BRIEF
Check every line of the entries below for the word "actu", and copy the ones that have it.

PROVIDED ENTRIES
※ ※ ※
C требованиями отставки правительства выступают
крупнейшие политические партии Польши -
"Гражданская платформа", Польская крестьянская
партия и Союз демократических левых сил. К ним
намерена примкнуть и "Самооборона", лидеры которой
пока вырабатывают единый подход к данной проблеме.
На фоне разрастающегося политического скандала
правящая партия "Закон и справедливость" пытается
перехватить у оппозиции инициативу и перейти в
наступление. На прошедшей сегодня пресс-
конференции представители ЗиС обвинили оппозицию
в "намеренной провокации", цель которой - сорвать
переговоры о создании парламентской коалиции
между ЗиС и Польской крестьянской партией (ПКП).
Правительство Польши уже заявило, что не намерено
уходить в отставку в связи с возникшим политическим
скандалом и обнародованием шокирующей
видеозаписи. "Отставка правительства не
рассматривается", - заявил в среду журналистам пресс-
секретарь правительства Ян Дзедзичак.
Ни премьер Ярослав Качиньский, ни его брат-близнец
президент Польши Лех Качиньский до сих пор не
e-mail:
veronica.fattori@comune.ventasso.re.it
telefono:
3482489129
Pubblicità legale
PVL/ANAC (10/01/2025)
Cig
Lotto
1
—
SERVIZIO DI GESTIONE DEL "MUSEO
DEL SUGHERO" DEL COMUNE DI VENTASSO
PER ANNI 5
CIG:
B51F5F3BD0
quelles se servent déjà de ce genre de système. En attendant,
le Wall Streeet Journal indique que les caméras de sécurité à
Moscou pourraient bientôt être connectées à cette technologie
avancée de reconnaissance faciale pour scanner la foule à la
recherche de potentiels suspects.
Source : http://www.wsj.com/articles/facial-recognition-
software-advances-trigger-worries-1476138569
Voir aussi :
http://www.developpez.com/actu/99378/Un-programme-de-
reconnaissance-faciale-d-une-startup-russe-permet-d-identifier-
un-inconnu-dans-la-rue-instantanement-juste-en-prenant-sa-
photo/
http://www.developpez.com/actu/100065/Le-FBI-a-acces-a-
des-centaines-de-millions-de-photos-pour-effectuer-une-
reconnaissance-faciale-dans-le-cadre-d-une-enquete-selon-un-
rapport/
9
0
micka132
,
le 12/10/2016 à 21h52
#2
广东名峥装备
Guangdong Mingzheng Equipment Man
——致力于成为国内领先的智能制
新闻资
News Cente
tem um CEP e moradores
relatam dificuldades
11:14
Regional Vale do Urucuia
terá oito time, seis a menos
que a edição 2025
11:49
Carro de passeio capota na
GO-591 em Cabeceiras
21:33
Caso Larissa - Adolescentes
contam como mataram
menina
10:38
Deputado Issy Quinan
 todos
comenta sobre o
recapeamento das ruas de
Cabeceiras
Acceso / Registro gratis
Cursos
※ ※ ※
RESPONSE AREA
http://www.developpez.com/actu/99378/Un-programme-de-
http://www.developpez.com/actu/100065/Le-FBI-a-acces-a-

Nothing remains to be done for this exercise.